Kim Barrett is proprietor at KS Barrett & Associates
“In this case the property being purchased will cost £123,000 and I am assuming that the small deposit available will be sufficient to allow the applicants to restrict the new mortgage sought to 95 per cent loan of purchase price/valuation, meaning an advance of £116,850. A salary multiplier of 5.84 will, therefore, need to be sought. This is very high and may render the applicant with very little money, after paying her mortgage, on which to live.
If this applicant is currently in rented accommodation, and any tenancy has been operating for a reasonable period of time, I would like to know what rent the applicant is paying as an ‘interest only’ mortgage payment at 4.89 per cent, which could be achievable on a five-year fixed rate product, would cost £476.16 per calendar month. If the rent currently being paid is in excess of this a case could be made, and supplemented with an income and expenditure analysis, on affordability grounds.
As the applicant’s employer is a local authority it would be considered a reliable type of employer to support the applicant’s case. The employment history of one year would be considered adequate for the purpose of any mortgage application. However her salary may not necessary be increased year-to-year by anything only than inflationary rises, so it would be imperative to encourage the applicant towards a fixed rate product with a fix for as long a period as the applicants was prepared to stomach.
Overall, I am sure a mortgage lender could be found to accommodate the application presented but I, personally, would need to ensure that this applicant could sustain mortgage repayments before committing myself to offering any assistance.”

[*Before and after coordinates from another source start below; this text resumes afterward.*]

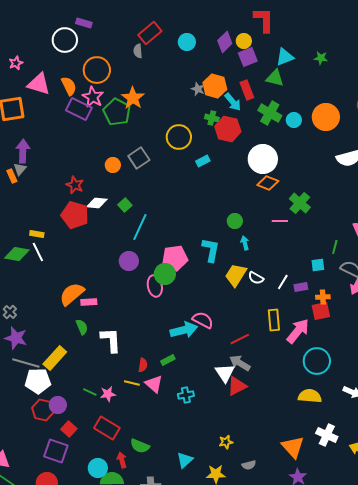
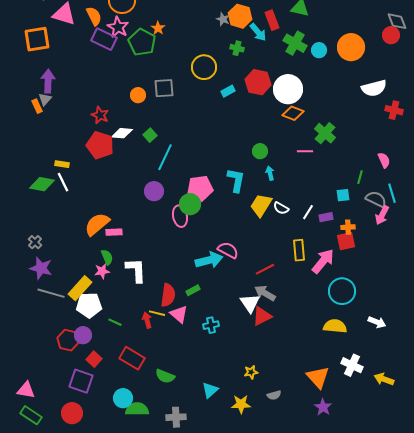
orange star: (133, 98) -> (158, 28), size x0.6
red hexagon: (228, 129) -> (258, 82), moved
gray square: (139, 158) -> (164, 88), turned 30
red semicircle: (143, 365) -> (168, 295), size x1.6
white pentagon: (38, 381) -> (89, 305), moved
pink star: (108, 394) -> (102, 271), moved
red arrow: (122, 460) -> (147, 320), moved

Mike Pendergast is an IFA at Zen Financial Services
“April is looking for a mortgage in the region of 5.5 times income, which is in excess of many lenders income criteria. Some lenders will allow her to borrow up to this level as long as she has a guarantor available, and a couple of lenders, such as Bristol & West, will take parental income into account when looking at income multiples, so if she has a willing parent who is happy to get involved, this may be a useful solution for her. Self-cert is not an option as she would still have to certify income to a higher level. She really needs to find a guarantor or parent who will be happy to help her out. Failing this, she will need to maybe look for a lower-valued property to get on the housing ladder, build up equity in this for a couple of years and then look to trade up when her income is slightly higher and she has a larger deposit available. Perhaps shared-ownership may also be a useful route, allowing her to buy a share of the property and therefore requiring a smaller mortgage. She should approach the seller to see if this is an option, or contact local housing associations.